Re: Extending an IPv4 filter to IPv6

Pablo Neira Ayuso <pablo@xxxxxxxxxxxxx> · Sun, 27 Aug 2023 22:48:37 +0200

On Tue, Aug 22, 2023 at 08:09:53PM +0200, Alessandro Vesely wrote:
> On Mon 21/Aug/2023 21:10:35 +0200 Pablo Neira Ayuso wrote:
> > On Mon, Aug 21, 2023 at 07:18:46PM +0200, Alessandro Vesely wrote:
> > > On Sun 20/Aug/2023 23:41:43 +0200 Pablo Neira Ayuso wrote:
> > > > On Fri, Aug 18, 2023 at 12:56:38PM +0200, Alessandro Vesely wrote:
> > > > > [...]
> > > > > 
> > > > > So, the first question: Can I keep using these functions?  What is the alternative?
> > > > 
> > > > The alternative is the libmnl-based API which is the way to go
> > > > for new applications.
> > > 
> > > 
> > > The nf-queue.c[*] example that illustrates libmnl is strange.  It
> > > show a function nfq_nlmsg_put() (libnetfilter-queue).
> > 
> > Yes, that is a helper function that is provided by libnetfilter_queue to
> > assist a libmnl-based program in building the netlink headers:
> > 
> > EXPORT_SYMBOL
> > struct nlmsghdr *nfq_nlmsg_put(char *buf, int type, uint32_t queue_num)
> > {
> >          [...]
> > }
> > 
> > This sets up two headers, one is the netlink header, that tells the
> > subsystem and the type of request. Then it follows the nfgenmsg header
> > which is specific of the nfnetlink_queue subsystem. It stores the queue
> > number, family and version are set up to unspec and version_0
> > respectively.
> > 
> > There helpers function are offered in libnetfilter_queue, it is up to
> > you to opt-in to use them or not.
> 
> 
> I'm starting to understand.  The example reuses the big buffer to set up the
> queue parameters via mnl_socket_sendto(), received by nfqnl_recv_config().
> The old API had specific calls instead, nfq_create_queue(),
> nfq_set_mode(),... It is this style which makes everything look more
> complicated, as it requires several calls.
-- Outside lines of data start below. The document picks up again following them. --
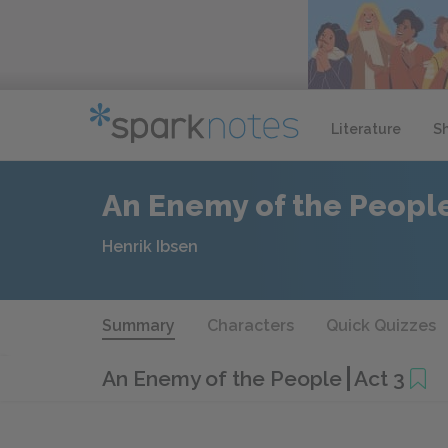
Literature
S
An Enemy of the Peopl
Henrik Ibsen
Summary
Characters
Quick Quizzes
An Enemy of the People
Act 3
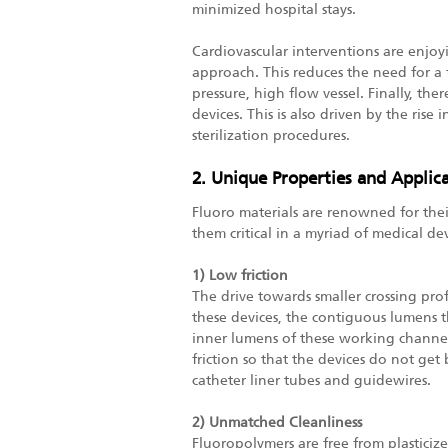
minimized hospital stays.
Cardiovascular interventions are enjo
approach. This reduces the need for a f
pressure, high flow vessel. Finally, th
devices. This is also driven by the rise
sterilization procedures.
2. Unique Properties and Applica
Fluoro materials are renowned for their 
them critical in a myriad of medical dev
1) Low friction
The drive towards smaller crossing prof
these devices, the contiguous lumens t
inner lumens of these working channels
friction so that the devices do not get 
catheter liner tubes and guidewires.
2) Unmatched Cleanliness
Fluoropolymers are free from plasticize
I agree it is more low level.

> > > I have two questions about it:
> > > 
> > > 1) In the example it is called twice, the second time after setting attrs.
> > > What purpose does the first call serve?
> > 
> > There are two sections in the nf-queue example:
> > 
> > Section #1 (main function)
> >    Set up and configure the pipeline between kernel and
> >    userspace.  This creates the netlink socket and you send the
> >    configuration to the kernel for this pipeline.
> 
> Now I gathered the first call creates the queue, the second one sets a flag.
> It's not clear why that needs to be two calls.  Could all have been stuffed
> in a single buffer and delivered by a single call?  Hm... perhaps it is
> split just to show that it doesn't have to be monolithic.  If I want to set
> queue maxlen do I have to add a third call?
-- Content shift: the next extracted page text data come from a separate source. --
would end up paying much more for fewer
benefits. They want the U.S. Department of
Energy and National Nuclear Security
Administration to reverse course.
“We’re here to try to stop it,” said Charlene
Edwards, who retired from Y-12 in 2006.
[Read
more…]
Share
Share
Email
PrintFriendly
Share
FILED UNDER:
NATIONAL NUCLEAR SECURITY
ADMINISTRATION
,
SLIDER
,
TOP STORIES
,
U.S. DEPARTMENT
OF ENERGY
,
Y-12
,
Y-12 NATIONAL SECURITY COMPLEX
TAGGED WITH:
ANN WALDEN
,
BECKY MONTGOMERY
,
It should be possible to batch three netlink messages in one single
buffer, there is a batch API in libmnl. You will have to assign
different sequence numbers to each message in the batch to identify
errors, because kernel tells you what message has failed (including
the original sequence number) and the reason (expressed as errno).

Since this is only called once to set up the data pipeline between
kernel and userspace, I do not think the batching is worth the effort.

> > Section #2 (packet processing loop)
> >     This is an infinite loop where your software reads for packets
> >     to come from the kernel and it calls a callback to handle the
> >     netlink message that encapsulates the packet and its metadata.
> 
> 
> In this section the example has a single call to mnl_socket_sendto() per packet.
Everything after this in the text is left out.